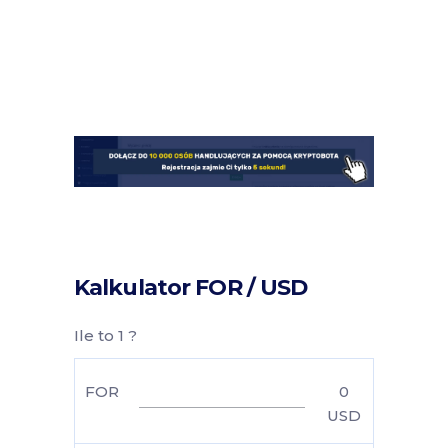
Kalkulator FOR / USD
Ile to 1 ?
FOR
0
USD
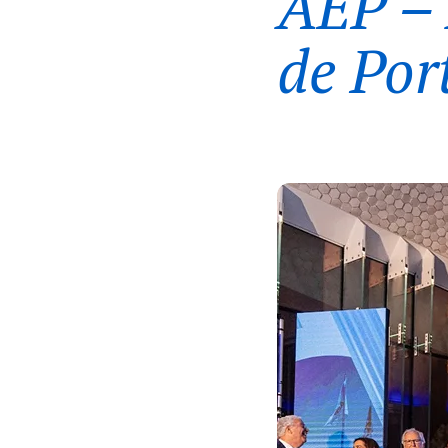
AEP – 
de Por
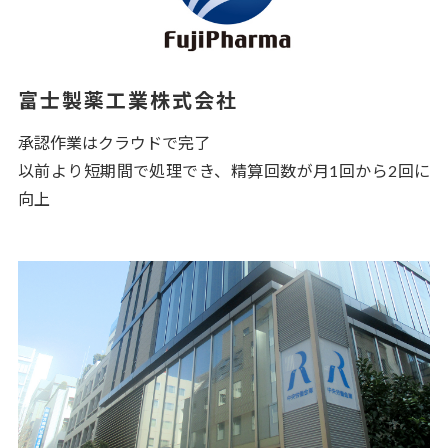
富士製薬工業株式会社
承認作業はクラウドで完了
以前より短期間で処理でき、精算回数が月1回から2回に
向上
---
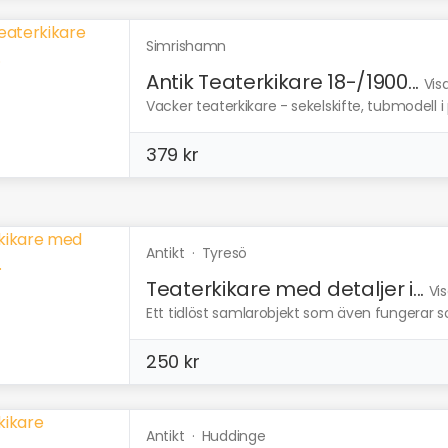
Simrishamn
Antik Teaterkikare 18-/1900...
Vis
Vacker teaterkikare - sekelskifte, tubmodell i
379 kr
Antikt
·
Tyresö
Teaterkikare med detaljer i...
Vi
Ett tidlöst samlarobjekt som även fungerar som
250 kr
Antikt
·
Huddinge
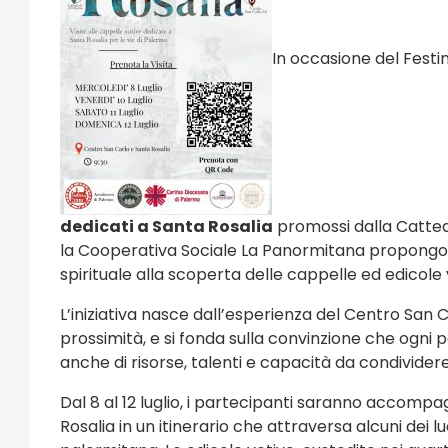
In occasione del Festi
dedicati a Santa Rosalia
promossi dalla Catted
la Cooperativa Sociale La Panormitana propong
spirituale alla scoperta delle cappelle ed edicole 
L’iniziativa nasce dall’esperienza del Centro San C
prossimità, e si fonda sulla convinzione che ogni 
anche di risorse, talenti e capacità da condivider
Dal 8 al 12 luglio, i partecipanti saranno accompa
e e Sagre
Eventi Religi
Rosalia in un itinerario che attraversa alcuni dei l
...
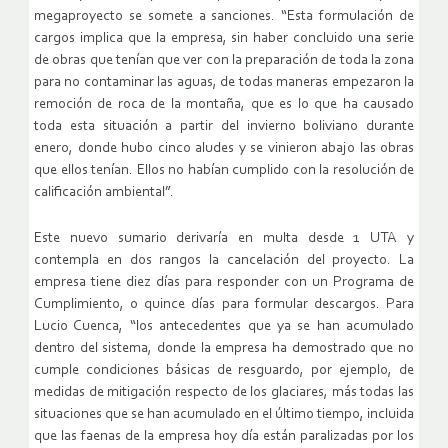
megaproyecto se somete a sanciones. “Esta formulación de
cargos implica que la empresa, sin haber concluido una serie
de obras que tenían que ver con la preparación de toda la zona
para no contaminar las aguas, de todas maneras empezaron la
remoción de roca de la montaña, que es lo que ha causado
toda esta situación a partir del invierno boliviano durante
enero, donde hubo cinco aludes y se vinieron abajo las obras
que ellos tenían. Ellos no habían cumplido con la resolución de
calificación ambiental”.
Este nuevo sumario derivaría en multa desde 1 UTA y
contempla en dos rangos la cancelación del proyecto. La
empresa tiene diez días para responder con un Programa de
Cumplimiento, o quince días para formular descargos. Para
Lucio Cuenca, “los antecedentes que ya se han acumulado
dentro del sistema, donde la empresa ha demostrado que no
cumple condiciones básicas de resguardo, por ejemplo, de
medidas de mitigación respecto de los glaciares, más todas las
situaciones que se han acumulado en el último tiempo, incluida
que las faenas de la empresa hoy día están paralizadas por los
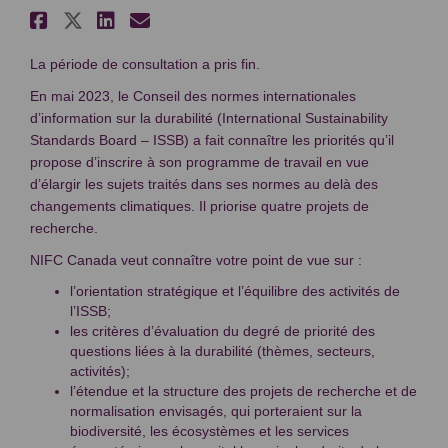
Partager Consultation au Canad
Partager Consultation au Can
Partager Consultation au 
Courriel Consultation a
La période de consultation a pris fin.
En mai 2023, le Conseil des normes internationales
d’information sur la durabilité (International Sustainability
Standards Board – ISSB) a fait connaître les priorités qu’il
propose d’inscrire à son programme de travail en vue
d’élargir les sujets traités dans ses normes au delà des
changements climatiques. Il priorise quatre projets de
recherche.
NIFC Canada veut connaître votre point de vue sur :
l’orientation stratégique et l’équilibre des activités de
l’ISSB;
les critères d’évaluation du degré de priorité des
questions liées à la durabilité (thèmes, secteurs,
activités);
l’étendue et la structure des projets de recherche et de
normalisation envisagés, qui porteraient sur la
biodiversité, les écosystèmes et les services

## WORK ITEM
Each line of the entries that contains the word "todas" should be listed.

## EXERCISE RESULT
para no contaminar las aguas, de todas maneras empezaron la
medidas de mitigación respecto de los glaciares, más todas las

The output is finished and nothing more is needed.